A Loyal Character Dancer
- First edition
- Author: Qiu Xiaolong
- Language: English
- Series: Inspector Chen Cao
- Genre: Mystery
- Publisher: Soho Press
- Publication date: 2002 September 30
- Publication place: United States
- Media type: Print (hardback)
- Pages: 360 pp
- ISBN: 1-56947-301-3
- OCLC: 49805501
- Dewey Decimal: 813/.6 21
- LC Class: PS3553.H537 L69 2002
- Preceded by: Death of a Red Heroine
- Followed by: When Red Is Black

= A Loyal Character Dancer =

2002 novel by Qiu Xiaolong

A Loyal Character Dancer is a 2002 detective novel by Qiu Xiaolong. The book is set in Shanghai and is the second to feature Chief Inspector Chen Cao. Qiu Xiaolong went on to publish several more novels featuring Chief Inspector Chen.

==Plot summary==

One morning in the park by the Bund, Chief Inspector Chen finds a dead body with precisely 18 axe wounds. He decides to take up the case - however, he is also ordered to escort a U.S. Marshal (Catherine Rohn) and assist her with her investigation. In this case, it means going to look for the wife of a witness in a human-smuggling investigation who will not talk unless his wife is with him. Things are complicated by the fact that the woman has gone missing.

==Reception==
Commentators enjoyed both the main character and the book's portrait of an evolving China. Kirkus Reviews said "Likable, admirable Chen makes a sturdy protagonist, but it’s China in transition—always interesting, often bewildering—that gets the star turn here." London Review of Books also found the portrait of China key to this novel and the whole series, with their analysis of misplaced nostalgia for the Cultural Revolution and focus on the "benign cultural force" of food.
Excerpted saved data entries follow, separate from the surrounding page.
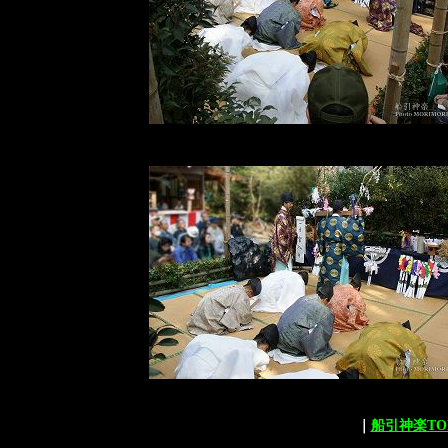
｜
船引神楽TO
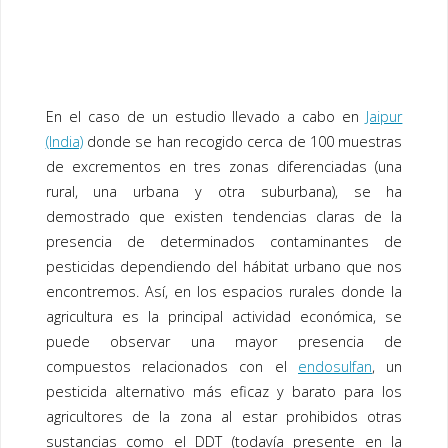
En el caso de un estudio llevado a cabo en
Jaipur
(India)
donde se han recogido cerca de 100 muestras
de excrementos en tres zonas diferenciadas (una
rural, una urbana y otra suburbana), se ha
demostrado que existen tendencias claras de la
presencia de determinados contaminantes de
pesticidas dependiendo del hábitat urbano que nos
encontremos. Así, en los espacios rurales donde la
agricultura es la principal actividad económica, se
puede observar una mayor presencia de
compuestos relacionados con el
endosulfan
, un
pesticida alternativo más eficaz y barato para los
agricultores de la zona al estar prohibidos otras
sustancias como el DDT (todavía presente en la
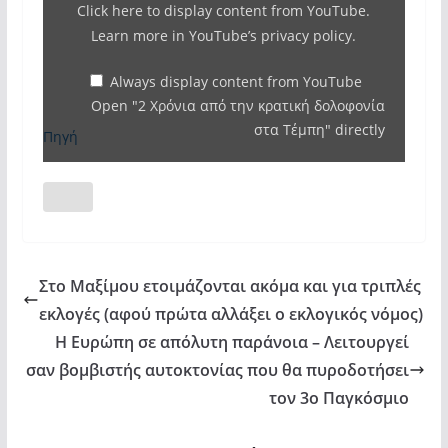
Click here to display content from YouTube.
την
Learn more in
YouTube’s privacy policy
.
κρατική
δολοφονία
Always display content from YouTube
Open "2 Χρόνια από την κρατική δολοφονία
στα
στα Τέμπη" directly
Τέμπη"
Πηγή
from
YouTube
Στο Μαξίμου ετοιμάζονται ακόμα και για τριπλές
εκλογές (αφού πρώτα αλλάξει ο εκλογικός νόμος)
Η Ευρώπη σε απόλυτη παράνοια – Λειτουργεί
σαν βομβιστής αυτοκτονίας που θα πυροδοτήσει
τον 3ο Παγκόσμιο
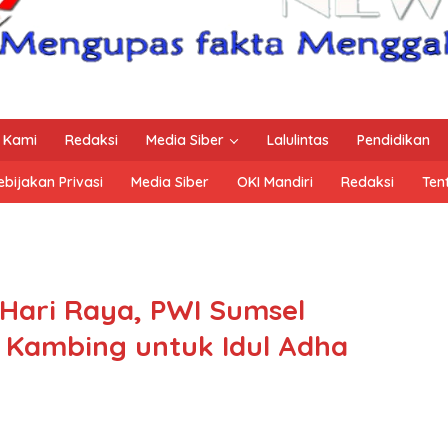
 Kami
Redaksi
Media Siber
Lalulintas
Pendidikan
ebijakan Privasi
Media Siber
OKI Mandiri
Redaksi
Ten
Hari Raya, PWI Sumsel
1 Kambing untuk Idul Adha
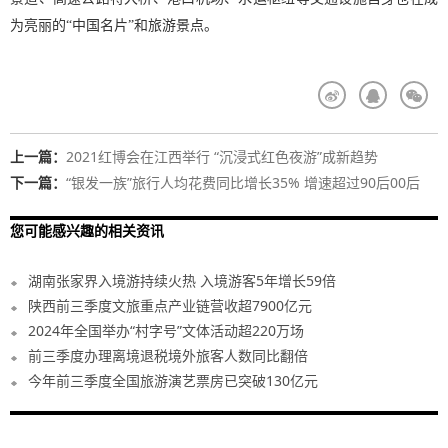
为亮丽的“中国名片”和旅游景点。
上一篇：
2021红博会在江西举行 “沉浸式红色夜游”成新趋势
下一篇：
“银发一族”旅行人均花费同比增长35% 增速超过90后00后
您可能感兴趣的相关资讯
湖南张家界入境游持续火热 入境游客5年增长59倍
陕西前三季度文旅重点产业链营收超7900亿元
2024年全国举办“村字号”文体活动超220万场
前三季度办理离境退税境外旅客人数同比翻倍
今年前三季度全国旅游演艺票房已突破130亿元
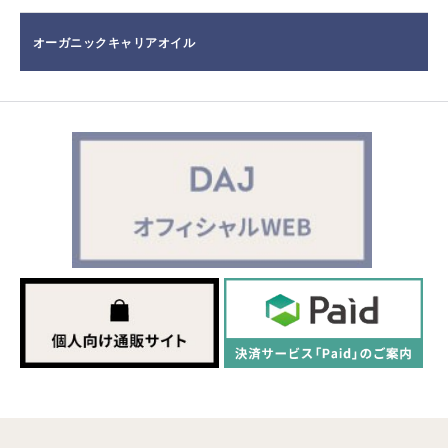
オーガニックキャリアオイル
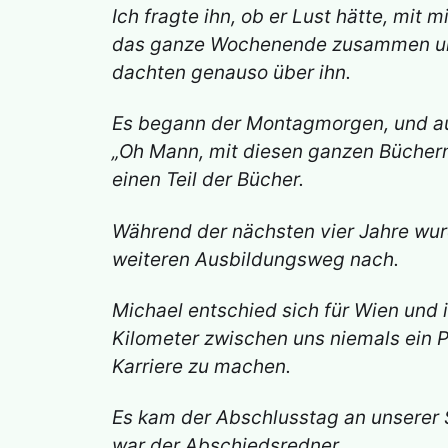
Ich fragte ihn, ob er Lust hätte, mit
das ganze Wochenende zusammen und 
dachten genauso über ihn.
Es begann der Montagmorgen, und auc
„Oh Mann, mit diesen ganzen Büchern
einen Teil der Bücher.
Während der nächsten vier Jahre wurd
weiteren Ausbildungsweg nach.
Michael entschied sich für Wien und 
Kilometer zwischen uns niemals ein Pr
Karriere zu machen.
Es kam der Abschlusstag an unserer S
war der Abschiedsredner.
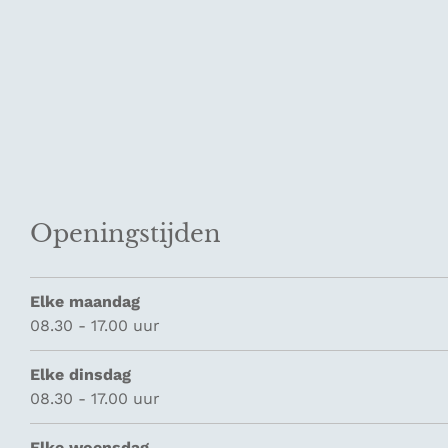
Openingstijden
Elke maandag
08.30 - 17.00 uur
Elke dinsdag
08.30 - 17.00 uur
Elke woensdag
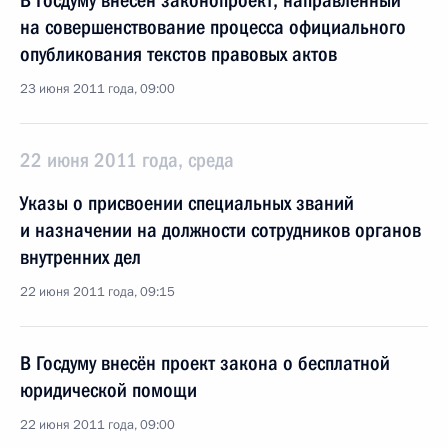
В Госдуму внесён законопроект, направленный
на совершенствование процесса официального
опубликования текстов правовых актов
23 июня 2011 года, 09:00
22 июня 2011 года, среда
Указы о присвоении специальных званий
и назначении на должности сотрудников органов
внутренних дел
22 июня 2011 года, 09:15
В Госдуму внесён проект закона о бесплатной
юридической помощи
22 июня 2011 года, 09:00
Similarly, Mystery Tribune praised the character of Chen Cao, "a poetry-quoting cop with integrity", but noted that "the main concern in the books is modern China itself. Each book features quotes from ancient and modern poets, Confucius, insights into Chinese cuisine, architecture, history, politics, herbology and philosophy as well as criminal procedure."